Debiopharm Group (Debiopharm) is a Swiss-based biopharmaceutical group active in drug development, GMP manufacturing of proprietary drugs, diagnostics, and investments. Debiopharm International SA searches, evaluates and in-licenses promising drug candidates for development. Towards the end of the development process, the products are licensed out to pharmaceutical companies for world-wide marketing and sales.
To join our Clinical Operations Department based in Lausanne, Switzerland, we are looking for
Global (Senior) Clinical Trial Manager Phase I amp; II
The Global Senior Clinical Trial Manager (CTM) reports to the Director, Clinical Operations and, is responsible and accountable for leading, planning, implementing and delivering international clinical trials in Oncology and/or Bacterial Infections, to ensure that studies are carried out according to the protocol, SOPs, applicable regulations and principles of Good Clinical Practice.
Your key responsibilities:
- Lead the overall initiation, coordination, implementation and management of international clinical trials from start-up to close out
- Lead the cross functional study team dedicated to the clinical study to ensure clinical program goals and timelines are met
- Manage operational and technical aspects of projects including budgeting, study initiation and risk management.

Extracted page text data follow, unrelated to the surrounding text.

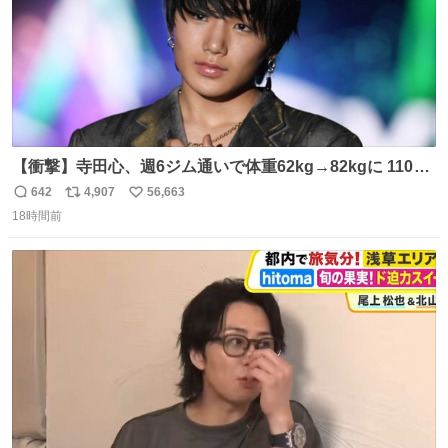
【衝撃】寺田心、週6ジム通いで体重62kg→82kgに 110kg
のベンチプレス持ち上げる姿披露
642
4,907
56,663
返
リ
い
news.livedoor.com/article/detail… 元々自重のみだった
18時間前
信
ポ
い
が、更に筋肉を大きくするためジム通いを開始。筋肉増量
数
ス
ね
のためおにぎり10個、ゼリー飲料3～4本、パスタと毎日4
ト
数
数
千kcalオーバーの食事を摂取し、増量したという。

- Anticipate potential issues and risks within the clinical program, create contingency plans and drive solution implementation
- Select, manage and coordinate external vendors, such as Contract Research Organizations (CROs), central laboratories, etc.
- Monitor vendor and CROs performance and ensure continuous oversight
- Assist in the identification of investigational sites and coordinate co-monitoring with CRAs when required
- Represent clinical operations on multi-function project teams internally and externally; report on study progress
- Establish study milestones and ensure accurate tracking and reporting of study metrics and timelines, alert in case of deviations or risks, and propose mitigation plans
- Ensure the delivery of the clinical study according to ICH GCP (E6-R2), local applicable regulations and company’s specific SOPs
- Provide operational input (and scientific if appropriate) into Protocol synopsis, Study protocol and all other study related documents
- Design, review and approve of all trial related documentation, and establish trial processes
Requirements
- University degree or equivalent in Life Sciences.
- Mininum 6-8 years of experience as a global Clinical Trial Project Manager in the Pharmaceutical Industry.
- Oncology and/or Infectious disease experience is strongly desirable.
- Strong project management skills.
- Deep knowledge and experience on the implementation and use of EDC, IWRS, eTMF, CTMS and any other digital clinical trial systems.
- Experience in management of CROs, vendors and consultants.
- Experience in external audits, an asset.
- Excellent budgeting, planning, and communication skills.
- Capable of anticipating obstacles and bottlenecks and acting as a problem solver with a sense of urgency.
- Ability to lead and influence a cross-functional study team and external partners.
- Strong negotiation skills.
- Strong scientific knowledge and involvement.
- Former experience in contributing to protocols and clinical development plans.
- High degree of initiative and ability to work independently.
- Fluent in English French is an asset.
- Willingness to travel according to business needs (10-30%).
Benefits
- An international and highly dynamic environment.
- The opportunity to join a successful company, at the forefront of the most advanced scientific developments in the industry.
- The possibility to be in a company in which innovation, people and entrepreneurship are the fundamentals of its success.